Départ à 8h et je rencontre Bernard, un Toulousain plus âgé que moi qui marche en mai de chaque année depuis 2018. Il a fait beaucoup de caminos en Espagne, France et Portugal. Il voyage seul car sa femme n’est pas sportive et il me dit, avec un clin d’œil, qu’il arrêtera bien un jour, mais quand ?

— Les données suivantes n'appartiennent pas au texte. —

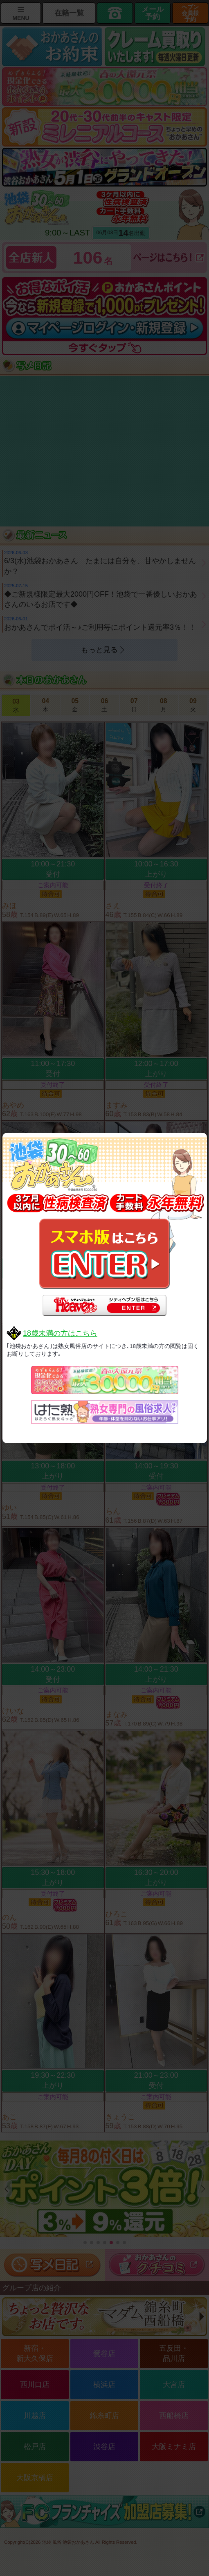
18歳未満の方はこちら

Le départ est vraiment dur ce matin, ça monte ! L’étape est courte, semble-t-il, mais c’est dû au fort dénivelé à plusieurs endroits. Mais j’aime déjà beaucoup mieux ce type de tracé.





Par contre le temps n’est pas mon ami. Ça commence par un crachin qui va se transformer plusieurs fois en pluie plus ou moins forte. Finalement, je devrais mettre la cape que je n’enlèverai qu’une fois ou deux pendant les rares répits, car on ne respire pas sous ce plastique. Il fera moche et gris toute la journée.






Il doit y avoir un problème avec les distances entre la réalité et le guide. L’étape du jour est donnée pour 17 km en 4h10 et j’en ferai 20 en plus 6h. Je me suis arrêté pour boire un café et manger mais pas pendant 2 heures. Mystère ! Ce qui est sûr par contre c’est qu’il y a beaucoup de dénivelé, ça grimpe sur la fin, c’est infernal.

Et de nouveau j’aurais passé la journée pratiquement seul, ne croisant que très peu de personnes.
En arrivant à Minde, le gîte espéré est fermé. Je vois une dame qui s’approche en courant. Elle est la fille du couple qui gérait l’endroit mais qui est décédé. La maison existe toujours alors elle me propose une chambre à 25 € que je prends. Je peux mettre mon linge à sécher, il y a une salle de bain. Ce sera parfait pour moi.






Le ciel semble plus clément à Minde. Heureusement. Ceci dit, les habitants du lieu semblent se cacher du regard des pélerins. Impressionnant cette absence de monde. Buen camino, Guy.